Feature request: transplanting architectural state into OpenSPARC
Hi All,
This is a follow-up from our conversation at FCRC/ISCA last week.
I have a feature request for the OpenSPARC RTL, and potentially the FPGA model, which would help researchers experiment with real workloads on OpenSPARC:
I would like to see a process for transplanting checkpointed architectural state of a booted and running T1000/T2000 system (arch. registers, MMU, and memory values) into the OpenSPARC RTL model.
Ideally, this would happen over a socket so the transplant doesn't depend on a particular full-system simulator (e.g., we use Simics/Niagara at CMU, but I expect that many people would like to interface with SAM).

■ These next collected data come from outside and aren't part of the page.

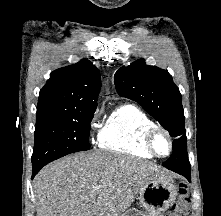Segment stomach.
<instances>
[{
  "label": "stomach",
  "instance_id": "obj_1",
  "mask_svg": "<svg viewBox=\"0 0 221 216\" xmlns=\"http://www.w3.org/2000/svg\"><path fill=\"white\" fill-rule=\"evenodd\" d=\"M177 187L169 177L155 178L143 185L139 191L142 211H126L122 216H163L174 204Z\"/></svg>",
  "mask_w": 221,
  "mask_h": 216
}]
</instances>
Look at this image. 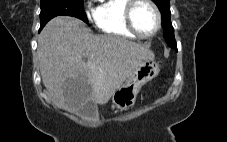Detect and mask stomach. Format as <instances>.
Segmentation results:
<instances>
[{"instance_id": "1", "label": "stomach", "mask_w": 227, "mask_h": 142, "mask_svg": "<svg viewBox=\"0 0 227 142\" xmlns=\"http://www.w3.org/2000/svg\"><path fill=\"white\" fill-rule=\"evenodd\" d=\"M159 66L154 61H143L134 70L128 80L112 95L114 106L120 109L132 107L141 87L156 77Z\"/></svg>"}]
</instances>
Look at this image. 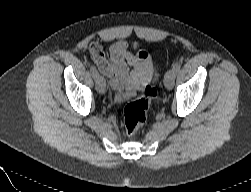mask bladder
<instances>
[{"label": "bladder", "mask_w": 251, "mask_h": 192, "mask_svg": "<svg viewBox=\"0 0 251 192\" xmlns=\"http://www.w3.org/2000/svg\"><path fill=\"white\" fill-rule=\"evenodd\" d=\"M158 77V71L156 70L154 73V78L156 79Z\"/></svg>", "instance_id": "31cf9c89"}]
</instances>
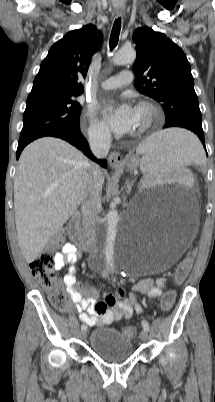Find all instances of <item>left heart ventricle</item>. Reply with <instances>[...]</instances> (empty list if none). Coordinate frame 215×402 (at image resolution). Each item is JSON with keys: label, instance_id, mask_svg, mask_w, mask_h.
Returning <instances> with one entry per match:
<instances>
[{"label": "left heart ventricle", "instance_id": "obj_1", "mask_svg": "<svg viewBox=\"0 0 215 402\" xmlns=\"http://www.w3.org/2000/svg\"><path fill=\"white\" fill-rule=\"evenodd\" d=\"M146 121V113L142 110L135 109V123L131 132L138 131Z\"/></svg>", "mask_w": 215, "mask_h": 402}]
</instances>
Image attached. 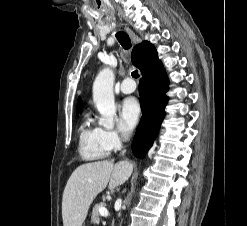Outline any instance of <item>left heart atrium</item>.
<instances>
[{"label":"left heart atrium","instance_id":"1","mask_svg":"<svg viewBox=\"0 0 247 226\" xmlns=\"http://www.w3.org/2000/svg\"><path fill=\"white\" fill-rule=\"evenodd\" d=\"M141 109L135 98H127L121 107V126L126 130L135 127L140 117Z\"/></svg>","mask_w":247,"mask_h":226}]
</instances>
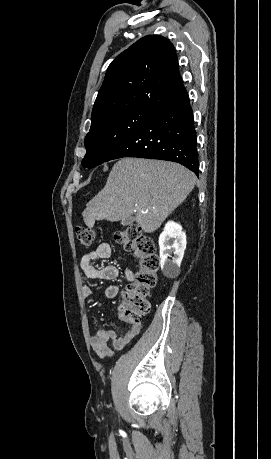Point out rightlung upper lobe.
Listing matches in <instances>:
<instances>
[{
    "mask_svg": "<svg viewBox=\"0 0 271 459\" xmlns=\"http://www.w3.org/2000/svg\"><path fill=\"white\" fill-rule=\"evenodd\" d=\"M184 89L172 43L159 35L143 37L108 67L92 120L134 107L156 111Z\"/></svg>",
    "mask_w": 271,
    "mask_h": 459,
    "instance_id": "right-lung-upper-lobe-1",
    "label": "right lung upper lobe"
}]
</instances>
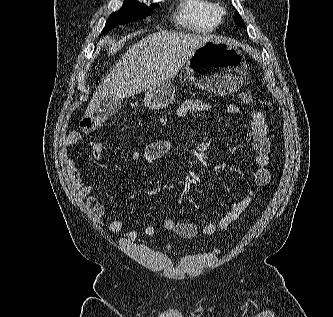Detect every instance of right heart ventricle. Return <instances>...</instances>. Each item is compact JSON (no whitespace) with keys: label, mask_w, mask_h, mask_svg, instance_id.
I'll return each instance as SVG.
<instances>
[{"label":"right heart ventricle","mask_w":333,"mask_h":317,"mask_svg":"<svg viewBox=\"0 0 333 317\" xmlns=\"http://www.w3.org/2000/svg\"><path fill=\"white\" fill-rule=\"evenodd\" d=\"M222 9L214 0H181L175 21L182 28L195 33H209L222 21Z\"/></svg>","instance_id":"obj_1"}]
</instances>
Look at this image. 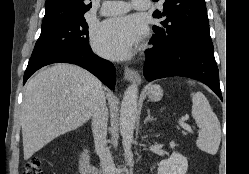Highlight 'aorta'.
Masks as SVG:
<instances>
[{"mask_svg":"<svg viewBox=\"0 0 249 174\" xmlns=\"http://www.w3.org/2000/svg\"><path fill=\"white\" fill-rule=\"evenodd\" d=\"M138 86L129 85L124 93L120 109V133L125 156L130 167H133V154L131 144L137 118Z\"/></svg>","mask_w":249,"mask_h":174,"instance_id":"obj_1","label":"aorta"}]
</instances>
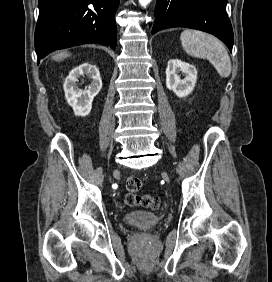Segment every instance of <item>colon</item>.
Segmentation results:
<instances>
[{
  "mask_svg": "<svg viewBox=\"0 0 272 282\" xmlns=\"http://www.w3.org/2000/svg\"><path fill=\"white\" fill-rule=\"evenodd\" d=\"M126 187L131 192L125 196V204L134 207L141 206L148 210H157L160 207V199L150 194L136 195L134 193L140 191L142 181L140 178L131 176L126 180Z\"/></svg>",
  "mask_w": 272,
  "mask_h": 282,
  "instance_id": "5ec220e1",
  "label": "colon"
}]
</instances>
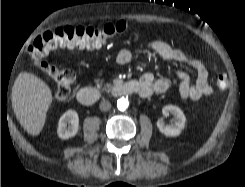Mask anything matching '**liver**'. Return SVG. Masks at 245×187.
Wrapping results in <instances>:
<instances>
[{"label":"liver","instance_id":"obj_1","mask_svg":"<svg viewBox=\"0 0 245 187\" xmlns=\"http://www.w3.org/2000/svg\"><path fill=\"white\" fill-rule=\"evenodd\" d=\"M52 100L50 88L40 78L26 72L18 75L12 88V107L27 133L40 134Z\"/></svg>","mask_w":245,"mask_h":187}]
</instances>
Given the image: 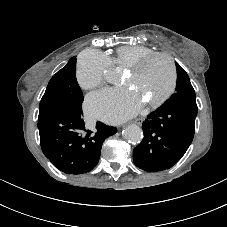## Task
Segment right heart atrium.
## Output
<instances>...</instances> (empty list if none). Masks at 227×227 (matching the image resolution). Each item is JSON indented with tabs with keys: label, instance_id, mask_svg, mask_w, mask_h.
I'll use <instances>...</instances> for the list:
<instances>
[{
	"label": "right heart atrium",
	"instance_id": "obj_1",
	"mask_svg": "<svg viewBox=\"0 0 227 227\" xmlns=\"http://www.w3.org/2000/svg\"><path fill=\"white\" fill-rule=\"evenodd\" d=\"M109 58L100 51L88 49L81 53L77 63L76 77L85 90H93L105 82V74L110 69Z\"/></svg>",
	"mask_w": 227,
	"mask_h": 227
}]
</instances>
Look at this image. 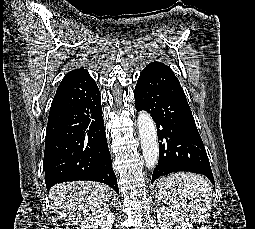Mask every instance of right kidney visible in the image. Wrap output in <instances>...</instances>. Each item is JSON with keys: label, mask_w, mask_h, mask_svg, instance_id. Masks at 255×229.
I'll use <instances>...</instances> for the list:
<instances>
[{"label": "right kidney", "mask_w": 255, "mask_h": 229, "mask_svg": "<svg viewBox=\"0 0 255 229\" xmlns=\"http://www.w3.org/2000/svg\"><path fill=\"white\" fill-rule=\"evenodd\" d=\"M115 216L109 208L94 210L81 222V229H111Z\"/></svg>", "instance_id": "ca27d5eb"}]
</instances>
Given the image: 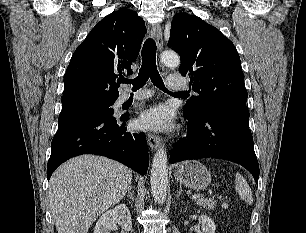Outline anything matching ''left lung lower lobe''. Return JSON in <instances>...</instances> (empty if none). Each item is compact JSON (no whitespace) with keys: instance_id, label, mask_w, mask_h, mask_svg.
<instances>
[{"instance_id":"left-lung-lower-lobe-1","label":"left lung lower lobe","mask_w":306,"mask_h":233,"mask_svg":"<svg viewBox=\"0 0 306 233\" xmlns=\"http://www.w3.org/2000/svg\"><path fill=\"white\" fill-rule=\"evenodd\" d=\"M188 120V131L174 146L170 162L213 157L242 165L258 184L259 165L249 130V112L221 108Z\"/></svg>"}]
</instances>
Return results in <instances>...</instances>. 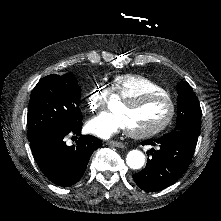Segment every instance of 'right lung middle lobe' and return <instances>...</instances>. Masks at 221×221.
Masks as SVG:
<instances>
[{
	"instance_id": "dd1d6c3e",
	"label": "right lung middle lobe",
	"mask_w": 221,
	"mask_h": 221,
	"mask_svg": "<svg viewBox=\"0 0 221 221\" xmlns=\"http://www.w3.org/2000/svg\"><path fill=\"white\" fill-rule=\"evenodd\" d=\"M77 83L72 74L48 75L38 82L28 107L29 140L44 133L71 131L81 123Z\"/></svg>"
}]
</instances>
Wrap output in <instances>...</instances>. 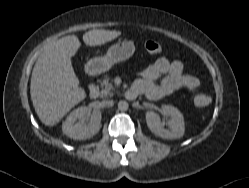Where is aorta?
I'll list each match as a JSON object with an SVG mask.
<instances>
[{
    "mask_svg": "<svg viewBox=\"0 0 249 188\" xmlns=\"http://www.w3.org/2000/svg\"><path fill=\"white\" fill-rule=\"evenodd\" d=\"M128 108H129V105H128L127 101H119L118 102V109L120 111H126V110H128Z\"/></svg>",
    "mask_w": 249,
    "mask_h": 188,
    "instance_id": "762f6f07",
    "label": "aorta"
}]
</instances>
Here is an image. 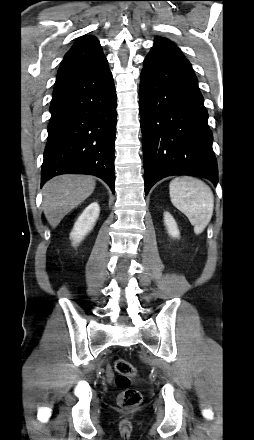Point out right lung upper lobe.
<instances>
[{"label":"right lung upper lobe","mask_w":254,"mask_h":440,"mask_svg":"<svg viewBox=\"0 0 254 440\" xmlns=\"http://www.w3.org/2000/svg\"><path fill=\"white\" fill-rule=\"evenodd\" d=\"M106 61L99 41L94 37L84 36L65 54L56 80L92 69Z\"/></svg>","instance_id":"cb5924a9"}]
</instances>
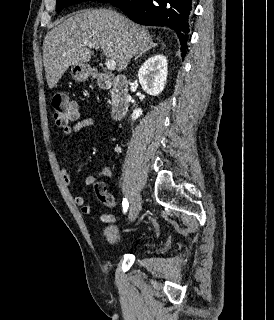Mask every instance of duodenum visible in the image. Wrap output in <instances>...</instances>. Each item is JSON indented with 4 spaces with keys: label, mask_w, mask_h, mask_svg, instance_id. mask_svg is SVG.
<instances>
[{
    "label": "duodenum",
    "mask_w": 274,
    "mask_h": 320,
    "mask_svg": "<svg viewBox=\"0 0 274 320\" xmlns=\"http://www.w3.org/2000/svg\"><path fill=\"white\" fill-rule=\"evenodd\" d=\"M94 78L101 90H112L111 115L113 118H121L125 115L130 105L129 79L125 76L110 77L107 74L96 72Z\"/></svg>",
    "instance_id": "410a0bca"
}]
</instances>
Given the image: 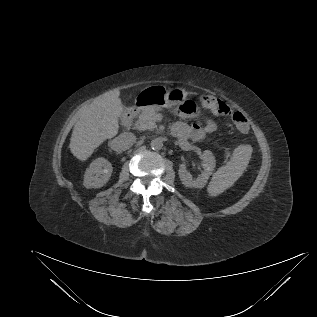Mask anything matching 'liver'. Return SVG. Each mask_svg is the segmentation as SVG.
<instances>
[{"mask_svg":"<svg viewBox=\"0 0 317 317\" xmlns=\"http://www.w3.org/2000/svg\"><path fill=\"white\" fill-rule=\"evenodd\" d=\"M118 89L108 91L85 107L76 122L69 148L80 161H86L105 140L117 135L118 117L123 112Z\"/></svg>","mask_w":317,"mask_h":317,"instance_id":"6515ba94","label":"liver"}]
</instances>
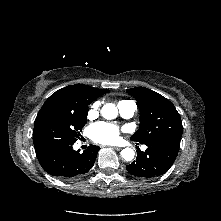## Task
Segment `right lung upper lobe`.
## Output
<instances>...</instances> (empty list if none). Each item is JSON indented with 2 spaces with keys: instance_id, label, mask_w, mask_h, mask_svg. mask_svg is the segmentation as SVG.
<instances>
[{
  "instance_id": "obj_1",
  "label": "right lung upper lobe",
  "mask_w": 221,
  "mask_h": 221,
  "mask_svg": "<svg viewBox=\"0 0 221 221\" xmlns=\"http://www.w3.org/2000/svg\"><path fill=\"white\" fill-rule=\"evenodd\" d=\"M107 92V89H96L83 84H75L56 91L49 99H62L69 107H78L83 103L89 105Z\"/></svg>"
}]
</instances>
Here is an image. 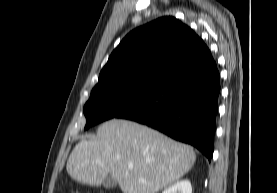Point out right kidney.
<instances>
[{
    "mask_svg": "<svg viewBox=\"0 0 277 193\" xmlns=\"http://www.w3.org/2000/svg\"><path fill=\"white\" fill-rule=\"evenodd\" d=\"M162 193H192L191 183L187 179L178 181Z\"/></svg>",
    "mask_w": 277,
    "mask_h": 193,
    "instance_id": "right-kidney-1",
    "label": "right kidney"
}]
</instances>
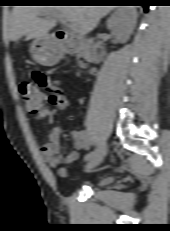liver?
Here are the masks:
<instances>
[{
	"label": "liver",
	"instance_id": "obj_1",
	"mask_svg": "<svg viewBox=\"0 0 170 231\" xmlns=\"http://www.w3.org/2000/svg\"><path fill=\"white\" fill-rule=\"evenodd\" d=\"M112 10L113 6H15L6 36L12 41H17L23 36L25 40L45 37L56 26V21L52 17L58 15L73 24L80 36H85ZM44 15L47 18H42Z\"/></svg>",
	"mask_w": 170,
	"mask_h": 231
}]
</instances>
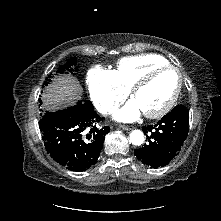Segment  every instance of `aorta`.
Listing matches in <instances>:
<instances>
[{"instance_id":"obj_1","label":"aorta","mask_w":221,"mask_h":221,"mask_svg":"<svg viewBox=\"0 0 221 221\" xmlns=\"http://www.w3.org/2000/svg\"><path fill=\"white\" fill-rule=\"evenodd\" d=\"M130 141L135 146H140L144 142L143 132L140 130H133L130 133Z\"/></svg>"}]
</instances>
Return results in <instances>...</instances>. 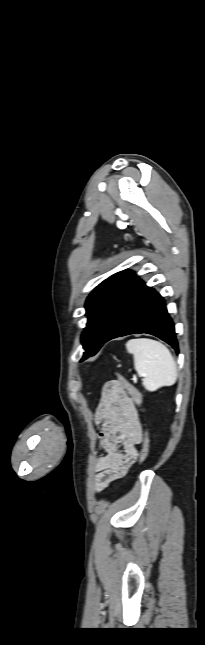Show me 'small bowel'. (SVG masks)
Here are the masks:
<instances>
[{
	"label": "small bowel",
	"instance_id": "small-bowel-1",
	"mask_svg": "<svg viewBox=\"0 0 205 645\" xmlns=\"http://www.w3.org/2000/svg\"><path fill=\"white\" fill-rule=\"evenodd\" d=\"M96 423L101 426L98 443L106 452L94 462L95 490L100 492L123 478L137 459L142 427L131 398L124 391L110 389L108 383L102 389Z\"/></svg>",
	"mask_w": 205,
	"mask_h": 645
}]
</instances>
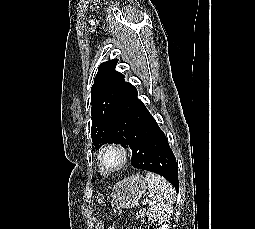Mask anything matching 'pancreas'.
<instances>
[{"label":"pancreas","mask_w":255,"mask_h":229,"mask_svg":"<svg viewBox=\"0 0 255 229\" xmlns=\"http://www.w3.org/2000/svg\"><path fill=\"white\" fill-rule=\"evenodd\" d=\"M143 216H144V211L140 212V215L138 216V218L142 219Z\"/></svg>","instance_id":"cf45deb5"}]
</instances>
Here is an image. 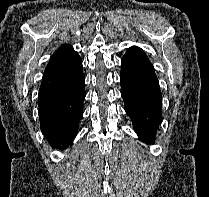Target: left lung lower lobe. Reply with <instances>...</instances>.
<instances>
[{"instance_id": "1", "label": "left lung lower lobe", "mask_w": 209, "mask_h": 197, "mask_svg": "<svg viewBox=\"0 0 209 197\" xmlns=\"http://www.w3.org/2000/svg\"><path fill=\"white\" fill-rule=\"evenodd\" d=\"M120 82L125 111L135 132L145 143H154V132L162 118V94L153 65L142 49L133 46L127 50Z\"/></svg>"}]
</instances>
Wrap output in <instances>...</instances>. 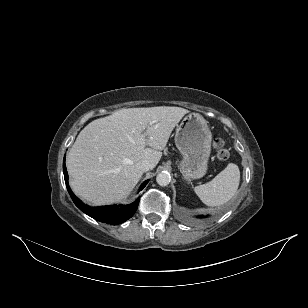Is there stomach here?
Listing matches in <instances>:
<instances>
[{"label":"stomach","mask_w":308,"mask_h":308,"mask_svg":"<svg viewBox=\"0 0 308 308\" xmlns=\"http://www.w3.org/2000/svg\"><path fill=\"white\" fill-rule=\"evenodd\" d=\"M212 134L199 113L188 114L175 133V145L182 155L179 169L187 181L203 177L211 153Z\"/></svg>","instance_id":"stomach-1"}]
</instances>
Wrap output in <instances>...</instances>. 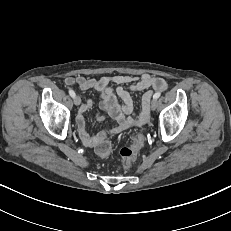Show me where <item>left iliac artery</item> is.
<instances>
[{
	"instance_id": "obj_1",
	"label": "left iliac artery",
	"mask_w": 231,
	"mask_h": 231,
	"mask_svg": "<svg viewBox=\"0 0 231 231\" xmlns=\"http://www.w3.org/2000/svg\"><path fill=\"white\" fill-rule=\"evenodd\" d=\"M161 93L160 92H156L153 96L154 99H158L160 97Z\"/></svg>"
}]
</instances>
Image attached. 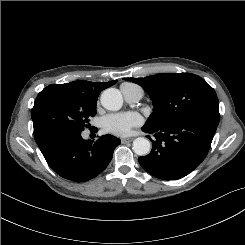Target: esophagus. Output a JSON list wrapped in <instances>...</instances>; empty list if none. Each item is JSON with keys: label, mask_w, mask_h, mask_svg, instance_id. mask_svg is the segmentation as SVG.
<instances>
[{"label": "esophagus", "mask_w": 245, "mask_h": 245, "mask_svg": "<svg viewBox=\"0 0 245 245\" xmlns=\"http://www.w3.org/2000/svg\"><path fill=\"white\" fill-rule=\"evenodd\" d=\"M132 140H133L132 137L121 138V142H122V143H128V142H131Z\"/></svg>", "instance_id": "34e87169"}]
</instances>
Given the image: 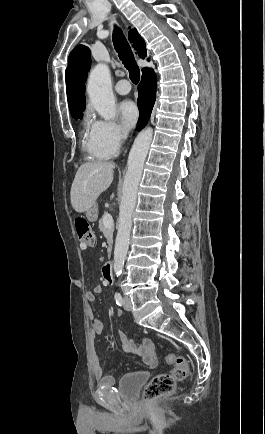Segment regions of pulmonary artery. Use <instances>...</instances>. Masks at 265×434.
Here are the masks:
<instances>
[{
	"mask_svg": "<svg viewBox=\"0 0 265 434\" xmlns=\"http://www.w3.org/2000/svg\"><path fill=\"white\" fill-rule=\"evenodd\" d=\"M93 68H95V66ZM130 87H131L130 81H125V79H122L121 81H117L115 90L121 95H126L129 93Z\"/></svg>",
	"mask_w": 265,
	"mask_h": 434,
	"instance_id": "1",
	"label": "pulmonary artery"
}]
</instances>
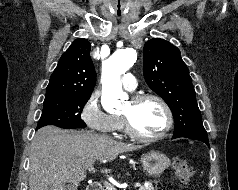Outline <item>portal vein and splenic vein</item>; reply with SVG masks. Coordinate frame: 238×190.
I'll list each match as a JSON object with an SVG mask.
<instances>
[{
  "mask_svg": "<svg viewBox=\"0 0 238 190\" xmlns=\"http://www.w3.org/2000/svg\"><path fill=\"white\" fill-rule=\"evenodd\" d=\"M88 170H89L91 173H93V172H94V168H93V167L89 168ZM106 186L113 187V186H112V185H110L109 183H106ZM134 187H135V188L141 187V184H140V183H135ZM112 190H117V189L113 187V189H112Z\"/></svg>",
  "mask_w": 238,
  "mask_h": 190,
  "instance_id": "18ae733b",
  "label": "portal vein and splenic vein"
}]
</instances>
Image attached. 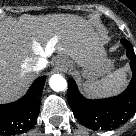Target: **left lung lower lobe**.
Here are the masks:
<instances>
[{"mask_svg":"<svg viewBox=\"0 0 136 136\" xmlns=\"http://www.w3.org/2000/svg\"><path fill=\"white\" fill-rule=\"evenodd\" d=\"M121 42L133 72L131 82L123 93L104 99H86L78 91L75 81L68 80V103L76 118L90 129L116 128L136 111V55L127 40L122 39Z\"/></svg>","mask_w":136,"mask_h":136,"instance_id":"1","label":"left lung lower lobe"}]
</instances>
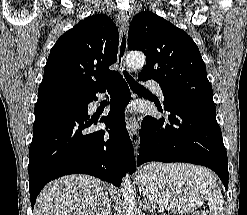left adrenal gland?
<instances>
[{"mask_svg": "<svg viewBox=\"0 0 247 215\" xmlns=\"http://www.w3.org/2000/svg\"><path fill=\"white\" fill-rule=\"evenodd\" d=\"M143 203H144L143 206H144L145 209L149 210L150 212H153V209H151V207H150V205L148 204V202H147L146 199H144Z\"/></svg>", "mask_w": 247, "mask_h": 215, "instance_id": "1", "label": "left adrenal gland"}]
</instances>
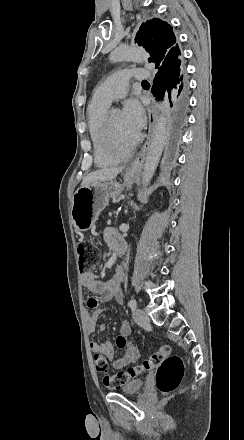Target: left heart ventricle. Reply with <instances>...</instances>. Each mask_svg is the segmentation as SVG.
I'll return each mask as SVG.
<instances>
[{"label":"left heart ventricle","mask_w":244,"mask_h":440,"mask_svg":"<svg viewBox=\"0 0 244 440\" xmlns=\"http://www.w3.org/2000/svg\"><path fill=\"white\" fill-rule=\"evenodd\" d=\"M111 127L115 132L110 140L113 146L122 145L125 140L130 138L128 130L125 126L123 115L121 111H115L111 115Z\"/></svg>","instance_id":"1"}]
</instances>
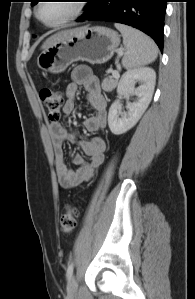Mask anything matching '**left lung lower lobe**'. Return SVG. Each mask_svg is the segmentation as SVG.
Segmentation results:
<instances>
[{
  "label": "left lung lower lobe",
  "instance_id": "obj_1",
  "mask_svg": "<svg viewBox=\"0 0 195 299\" xmlns=\"http://www.w3.org/2000/svg\"><path fill=\"white\" fill-rule=\"evenodd\" d=\"M167 0H90L77 21L100 20L126 24L149 35L163 50Z\"/></svg>",
  "mask_w": 195,
  "mask_h": 299
}]
</instances>
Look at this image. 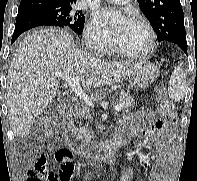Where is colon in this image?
I'll list each match as a JSON object with an SVG mask.
<instances>
[{"mask_svg": "<svg viewBox=\"0 0 197 181\" xmlns=\"http://www.w3.org/2000/svg\"><path fill=\"white\" fill-rule=\"evenodd\" d=\"M157 110L159 114L172 123L176 120L174 104L169 100L163 90L158 92ZM55 127V121L50 117H45L35 128V134L39 137L49 135ZM33 168L28 181H69L74 172L73 154L68 149H60L55 154V159L59 164L57 172L49 171L46 168V158L42 153L34 152L31 154Z\"/></svg>", "mask_w": 197, "mask_h": 181, "instance_id": "obj_1", "label": "colon"}]
</instances>
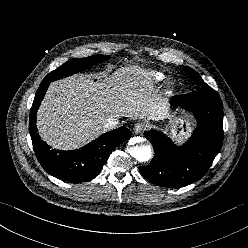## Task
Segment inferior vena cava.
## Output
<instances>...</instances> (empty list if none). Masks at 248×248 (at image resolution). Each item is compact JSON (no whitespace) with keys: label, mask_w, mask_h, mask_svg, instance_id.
Here are the masks:
<instances>
[{"label":"inferior vena cava","mask_w":248,"mask_h":248,"mask_svg":"<svg viewBox=\"0 0 248 248\" xmlns=\"http://www.w3.org/2000/svg\"><path fill=\"white\" fill-rule=\"evenodd\" d=\"M119 124V120L116 119V118H109L104 127L107 128V129H112V128H115L117 127V125Z\"/></svg>","instance_id":"inferior-vena-cava-1"}]
</instances>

I attempted this on my own a few months ago, with limited success. I wrote Verilog PLI/socket code that 1. slams many of the architectural registers and MMU and 2. replaces the interface in dimm.v with socket calls to a remote Simics instance (non-trivial code, has to reconstruct the phys addr and ECC bits to work properly). Much of this actually worked.I was not, however, able to redirect the core's PC to a new location and properly initiate an i-cache miss.
Perhaps someone with a better understanding of the fetch/thread select stages knows the right combination of registers, valid bits, fetch/miss queue entries could make this work...
Brainstorm:
An alternative approach (which avoids many, but not all, dependencies on the specific RTL revision and is arguably superior to my first approach) might be to write a hyper-privileged "context switch" ASM routine to load architectural state and get the processor boostrapped at a new PC.
This program could be like the usual validation test program, except it loads registers/MMU state from the hijacked DRAM model. Once these values have been loaded into the core, the caches can be invalidated to remove these temporary values (trivial with PLI code), and the full-system memory image can be enabled in the DRAM model.
I can make my code available, if desired.
Thanks!
Jared
Hi Jared,
Thanks for following up on this.
There could be wider interesting in this work and we feel that it makes a very good OpenSPARC based community project that can be hosted on opensparc.net.
If you are interested in contributing the code and taking it forward then we can get it hosted and have right people from Sun help you in making it a successsful one.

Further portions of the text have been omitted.